Family-Friendly. Family Values. Family First. Ever notice how saying a word over and over eventually turns it into gobbledygook? Sometimes it seems that way with "family": we all use it, but what do we mean when we say “protect our families”? Or “have a family-friendly workplace”. More fundamentally, what do we mean when we say “family”?
You can consult the dictionary. Or you can ask the person next to you (the classification before genus and species in science, is what I got). You can ask the judge in the Proposition 8 same-sex marriage trial, once he rules. Or the folks who claim to ‘own’ Family Values. But when we in the progressive movement talk about reclaiming the phrase and ensuring workplace policies and laws that protect families, we’re mainly talking about households with children.

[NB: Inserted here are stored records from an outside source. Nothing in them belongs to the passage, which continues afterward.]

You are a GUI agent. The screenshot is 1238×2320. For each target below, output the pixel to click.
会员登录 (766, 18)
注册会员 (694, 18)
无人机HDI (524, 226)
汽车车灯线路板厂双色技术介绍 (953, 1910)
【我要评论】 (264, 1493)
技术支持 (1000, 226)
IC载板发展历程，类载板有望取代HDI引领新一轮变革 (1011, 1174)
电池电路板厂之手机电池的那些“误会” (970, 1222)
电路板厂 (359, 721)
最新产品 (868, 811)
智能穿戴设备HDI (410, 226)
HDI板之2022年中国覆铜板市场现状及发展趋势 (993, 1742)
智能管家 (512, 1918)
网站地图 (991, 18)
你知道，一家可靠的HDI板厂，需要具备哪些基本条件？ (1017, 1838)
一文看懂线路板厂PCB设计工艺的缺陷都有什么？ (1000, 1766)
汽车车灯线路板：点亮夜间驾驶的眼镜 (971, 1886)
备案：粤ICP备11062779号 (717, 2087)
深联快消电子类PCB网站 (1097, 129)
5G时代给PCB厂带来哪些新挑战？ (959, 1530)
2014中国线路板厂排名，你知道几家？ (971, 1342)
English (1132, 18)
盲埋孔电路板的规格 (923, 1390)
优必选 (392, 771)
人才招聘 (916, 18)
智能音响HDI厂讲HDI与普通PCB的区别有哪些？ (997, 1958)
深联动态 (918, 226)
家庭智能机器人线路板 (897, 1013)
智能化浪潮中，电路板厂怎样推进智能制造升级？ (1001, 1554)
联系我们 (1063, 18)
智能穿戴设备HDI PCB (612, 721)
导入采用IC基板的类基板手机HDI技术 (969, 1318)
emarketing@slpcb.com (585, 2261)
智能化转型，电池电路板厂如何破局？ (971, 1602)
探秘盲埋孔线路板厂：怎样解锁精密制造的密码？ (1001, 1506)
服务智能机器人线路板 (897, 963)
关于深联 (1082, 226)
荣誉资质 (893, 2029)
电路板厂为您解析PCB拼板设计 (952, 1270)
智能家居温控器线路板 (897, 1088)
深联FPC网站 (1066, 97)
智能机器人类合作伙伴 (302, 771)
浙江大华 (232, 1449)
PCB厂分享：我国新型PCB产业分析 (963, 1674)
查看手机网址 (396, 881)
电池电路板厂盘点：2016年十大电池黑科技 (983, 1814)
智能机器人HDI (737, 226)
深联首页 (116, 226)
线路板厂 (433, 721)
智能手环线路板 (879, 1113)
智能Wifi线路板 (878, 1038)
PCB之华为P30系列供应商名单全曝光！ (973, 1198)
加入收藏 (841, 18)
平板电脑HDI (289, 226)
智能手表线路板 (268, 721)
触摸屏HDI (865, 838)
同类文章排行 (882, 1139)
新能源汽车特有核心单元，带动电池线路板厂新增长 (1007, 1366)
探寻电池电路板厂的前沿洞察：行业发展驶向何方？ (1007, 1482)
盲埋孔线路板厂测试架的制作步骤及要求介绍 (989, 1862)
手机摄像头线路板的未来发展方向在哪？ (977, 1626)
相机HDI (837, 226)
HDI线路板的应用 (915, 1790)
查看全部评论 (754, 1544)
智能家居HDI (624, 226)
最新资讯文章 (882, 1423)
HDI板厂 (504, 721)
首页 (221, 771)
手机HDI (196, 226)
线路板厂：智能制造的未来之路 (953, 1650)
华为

That’s important, to be sure. Feminists have worked for decades to make it possible for women to have children and careers, for both women and men to be able to stay at home with their children if that’s their calling and choice, and for laws and programs that make it possible to 'balance' work and family activities or needs. We’re not there yet, but we’re working on it.

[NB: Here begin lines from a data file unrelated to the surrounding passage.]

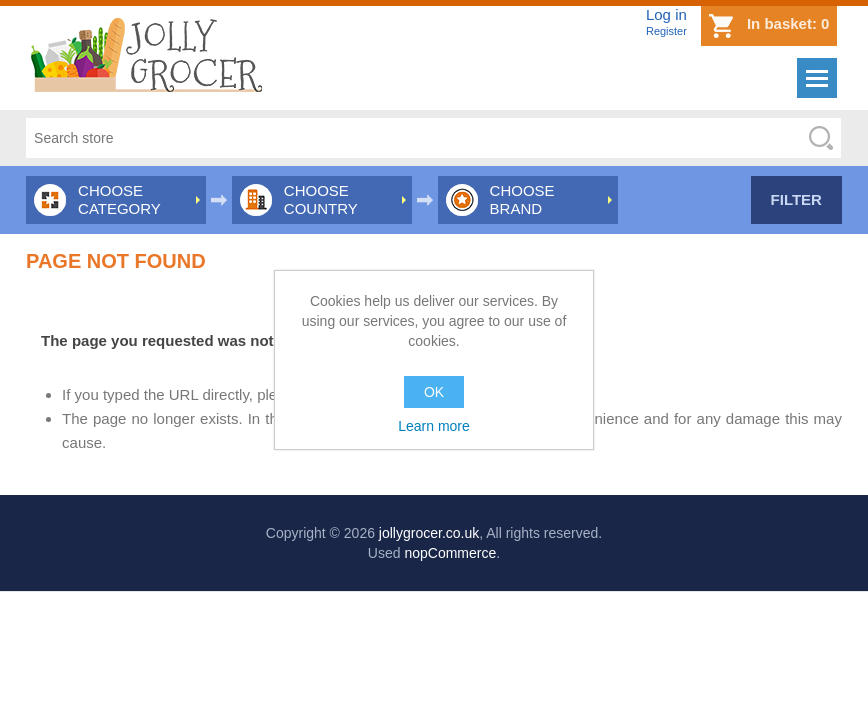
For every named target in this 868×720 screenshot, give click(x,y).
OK (434, 392)
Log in (666, 14)
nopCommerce (450, 553)
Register (666, 31)
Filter (796, 199)
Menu (817, 78)
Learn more (434, 426)
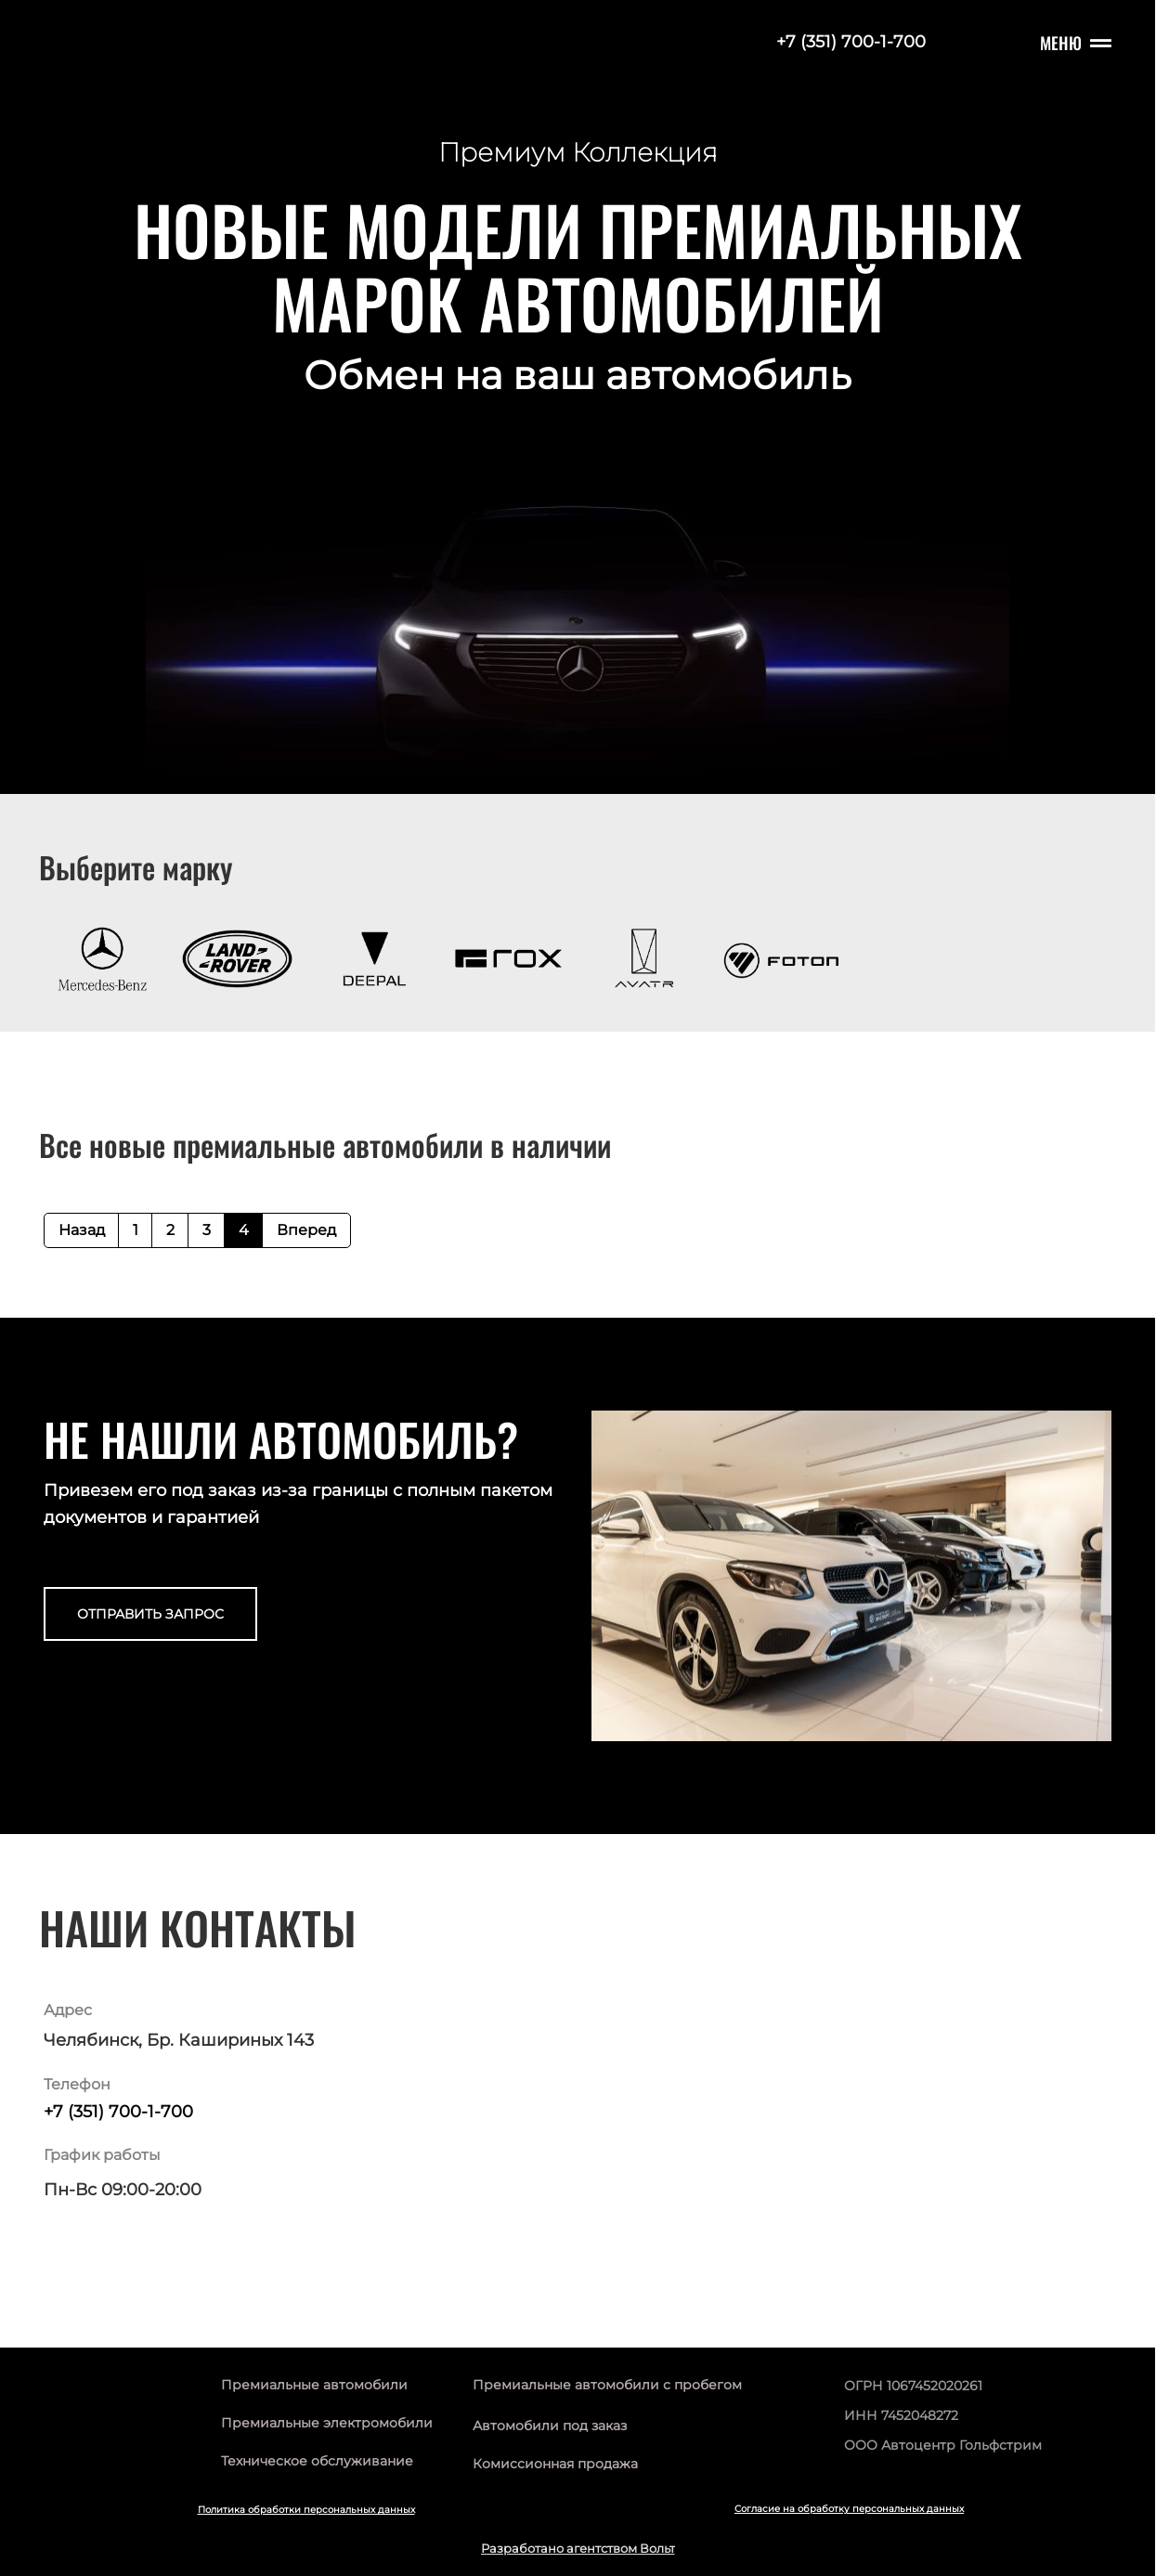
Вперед (306, 1230)
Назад (81, 1230)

And yet . . . how do you define YOUR family? Does it fit in to the movement? Are my family and the hundreds of thousands of other child-free families part of the calculations, the messaging and the efforts to change policies?
Here’s a test: think about the last time you were asked to identify and answer security questions on a website, perhaps hosted by your bank or an airline. How many of those questions assume you have a child, a partner (mind you, usually they say "spouse"), siblings? If you don’t have any of those, you’re usually stuck with “what street did you grow up on?” And that’s about it.
Of course we want good policies for families with children, and we want the needs of OUR families to be taken into account. Not having kids doesn’t mean we don’t need family leave, or to be able to leave work promptly even if we don’t have childcare obligations. Living with people other than biological relatives or intimate partners shouldn’t be a disqualification for having your family – as you define it – recognized and protected. Indeed, to truly value families and to put them first, we will have to engage in some serious, open and creative discussion about what we mean when we toss those phrases around.
After all, if my family is strong and healthy, whatever its composition, then my contributions to society will also be strong. So if what my family needs to be valued and strong is for me to leave work early to go on a hike, then that’s part of the equation also. Gotta go now: my kayak is waiting, and boy, does it feel neglected.